Chelsea Randall is one of the most selfless people I have ever met.
She wears her heart on her sleeve and she would do anything for any one of us; she genuinely cares about each and every one of her teammates.
She is innately brave, with a hunger for the spectacular.
If the ball is in the air, she’ll fly for it and make it hers. If it’s at the bottom of the pack, she’ll charge in there, rip it out and play on.

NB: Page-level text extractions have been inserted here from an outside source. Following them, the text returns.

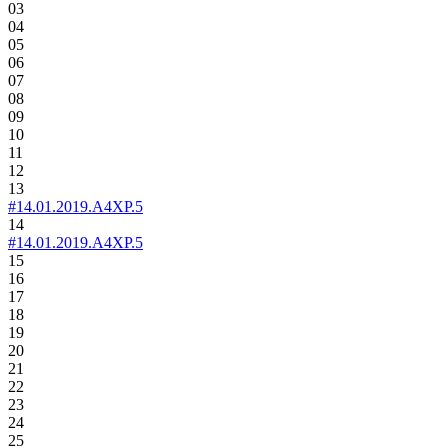
03
04
05
06
07
08
09
10
11
12
13
#14.01.2019.A4XP.5
14
#14.01.2019.A4XP.5
15
16
17
18
19
20
21
22
23
24
25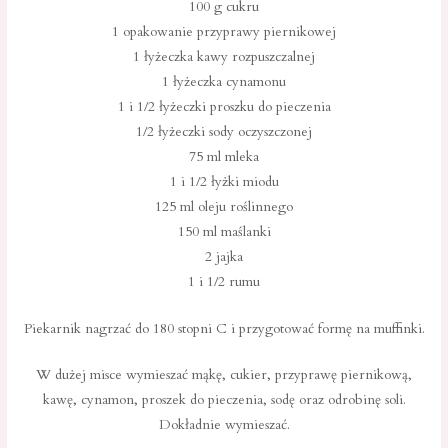
100 g cukru
1 opakowanie przyprawy piernikowej
1 łyżeczka kawy rozpuszczalnej
1 łyżeczka cynamonu
1 i 1/2 łyżeczki proszku do pieczenia
1/2 łyżeczki sody oczyszczonej
75 ml mleka
1 i 1/2 łyżki miodu
125 ml oleju roślinnego
150 ml maślanki
2 jajka
1 i 1/2 rumu
Piekarnik nagrzać do 180 stopni C i przygotować formę na muffinki.
W dużej misce wymieszać mąkę, cukier, przyprawę piernikową,
kawę, cynamon, proszek do pieczenia, sodę oraz odrobinę soli.
Dokładnie wymieszać.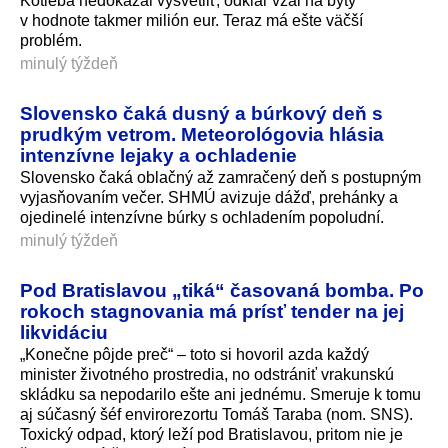
Kotleba nedokázal vysvetliť, odkiaľ vzal na byty
v hodnote takmer milión eur. Teraz má ešte väčší
problém.
minulý týždeň
Slovensko čaká dusný a búrkový deň s
prudkým vetrom. Meteorológovia hlásia
intenzívne lejaky a ochladenie
Slovensko čaká oblačný až zamračený deň s postupným
vyjasňovaním večer. SHMÚ avizuje dážď, prehánky a
ojedinelé intenzívne búrky s ochladením popoludní.
minulý týždeň
Pod Bratislavou „tiká“ časovaná bomba. Po
rokoch stagnovania má prísť tender na jej
likvidáciu
„Konečne pôjde preč“ – toto si hovoril azda každý
minister životného prostredia, no odstrániť vrakunskú
skládku sa nepodarilo ešte ani jednému. Smeruje k tomu
aj súčasný šéf envirorezortu Tomáš Taraba (nom. SNS).
Toxický odpad, ktorý leží pod Bratislavou, pritom nie je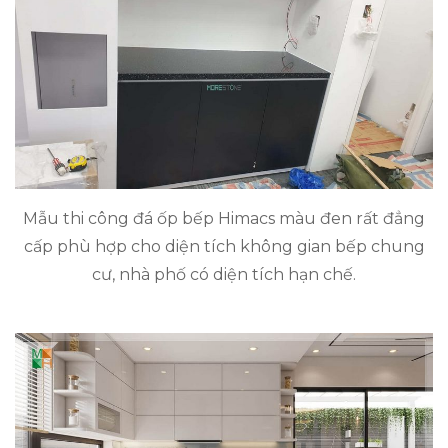
Mẫu thi công đá ốp bếp Himacs màu đen rất đẳng
cấp phù hợp cho diện tích không gian bếp chung
cư, nhà phố có diện tích hạn chế.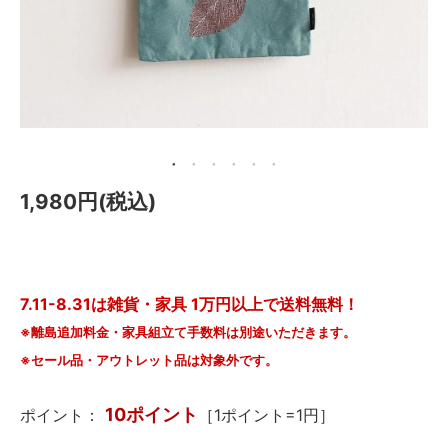
メールマガジン
Instagram
Facebook
1,980円(税込)
7.11-8.31は雑貨・家具 1万円以上で送料無料！
※離島追加料金・家具組立て手数料は別途いただきます。
※セール品・アウトレット品は対象外です。
10ポイント
ポイント：
［1ポイント=1円］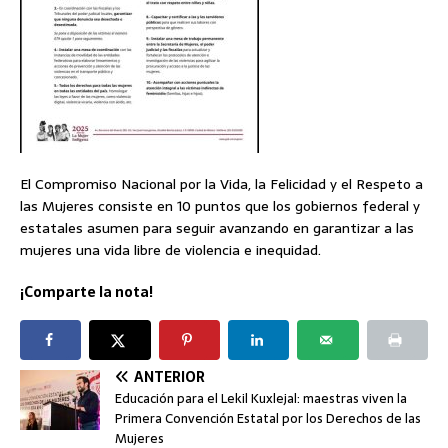
El Compromiso Nacional por la Vida, la Felicidad y el Respeto a
las Mujeres consiste en 10 puntos que los gobiernos federal y
estatales asumen para seguir avanzando en garantizar a las
mujeres una vida libre de violencia e inequidad.
¡Comparte la nota!
ANTERIOR
Educación para el Lekil Kuxlejal: maestras viven la
Primera Convención Estatal por los Derechos de las
Mujeres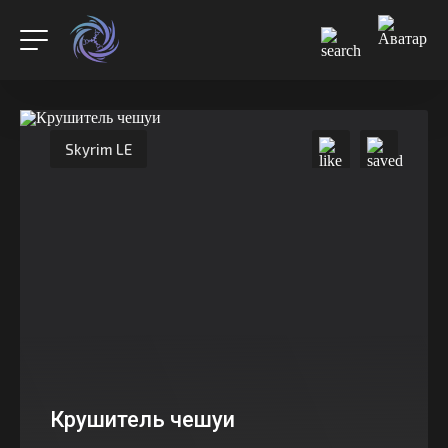
Skyrim LE
Крушитель чешуи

She always wants to keep fighting, and that’s just who she is.
Before the AFLW’s inception, she lived in Newman, Western Australia, from which she regularly made the 13-hour long trek to Perth, play footy, then drive back.

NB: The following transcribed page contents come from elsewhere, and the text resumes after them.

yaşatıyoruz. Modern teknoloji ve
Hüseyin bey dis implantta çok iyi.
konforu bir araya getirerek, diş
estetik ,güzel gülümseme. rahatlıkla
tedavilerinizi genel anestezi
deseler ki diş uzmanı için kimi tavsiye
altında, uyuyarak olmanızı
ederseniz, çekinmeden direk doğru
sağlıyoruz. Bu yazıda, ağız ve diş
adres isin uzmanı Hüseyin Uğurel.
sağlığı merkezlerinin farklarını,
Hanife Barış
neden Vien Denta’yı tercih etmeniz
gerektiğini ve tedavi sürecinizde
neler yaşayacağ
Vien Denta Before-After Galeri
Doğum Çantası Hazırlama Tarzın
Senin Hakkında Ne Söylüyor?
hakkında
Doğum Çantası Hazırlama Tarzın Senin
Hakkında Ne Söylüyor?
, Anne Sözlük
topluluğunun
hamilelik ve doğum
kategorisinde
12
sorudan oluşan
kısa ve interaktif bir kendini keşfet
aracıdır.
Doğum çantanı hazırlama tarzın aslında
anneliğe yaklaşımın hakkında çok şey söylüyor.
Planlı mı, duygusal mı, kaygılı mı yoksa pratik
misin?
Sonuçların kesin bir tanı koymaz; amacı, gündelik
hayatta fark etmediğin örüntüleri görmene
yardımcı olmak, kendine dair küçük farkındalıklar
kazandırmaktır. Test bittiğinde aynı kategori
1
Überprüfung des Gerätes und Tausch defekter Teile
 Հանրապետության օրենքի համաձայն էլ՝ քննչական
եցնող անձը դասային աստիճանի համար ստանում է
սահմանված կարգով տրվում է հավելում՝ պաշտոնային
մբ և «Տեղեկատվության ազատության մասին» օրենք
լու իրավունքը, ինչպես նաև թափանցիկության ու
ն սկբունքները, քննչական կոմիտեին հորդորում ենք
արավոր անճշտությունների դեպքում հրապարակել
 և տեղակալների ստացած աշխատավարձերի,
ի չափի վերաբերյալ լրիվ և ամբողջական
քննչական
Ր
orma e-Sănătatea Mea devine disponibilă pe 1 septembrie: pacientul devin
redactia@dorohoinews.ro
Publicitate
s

But she was undaunted, because not even a 26-hour round trip behind the wheel could obstruct her glowing passion for women’s football.
When she was playing at Safety Bay Stingers, sometimes they would only have six or seven girls at training, so whenever someone new came in, she went out of her way to ensure they came back.
Eventually, those numbers grew to 24, 25 and beyond.
Her welcoming, caring nature is something she developed from a young age, and has played a role in growing the game.
I can still recall rocking up to a Crows testing day in 2016 without knowing any of the other players there.
I was so nervous.
“If the ball is in the air, she’ll fly for it and make it hers. If it’s at the bottom of the pack, she’ll charge in there, rip it out and play on.”
At the time, I had no idea she was the marquee signing, but Chelsea was one of the first people to introduce herself.
She had so much energy, and although she was just meeting everyone for the first time herself, she had already begun to introduce everyone to each other. She was introducing me to players she had met only two seconds before me!
Her anterior crucial ligament rupture at the end of 2019 was one major setback during AFLW, being forced to the sidelines killed her.
The rehab path is even lengthier and lonelier than that 13-hour drive down the desert highway, but she still wanted to do everything she could for the team.
She would come to the club early to do her rehab session, which meant she could be out on the training track while we were out there. You look at her now, though, and it’s as if she wasn’t even out for a day.
I’m so proud of her. I know she would be humbled and proud of this achievement, but it illustrates how well-recognised she is by her peers and how respected she is by her opposition.
She’s one the courageous players that we have ever seen in this game.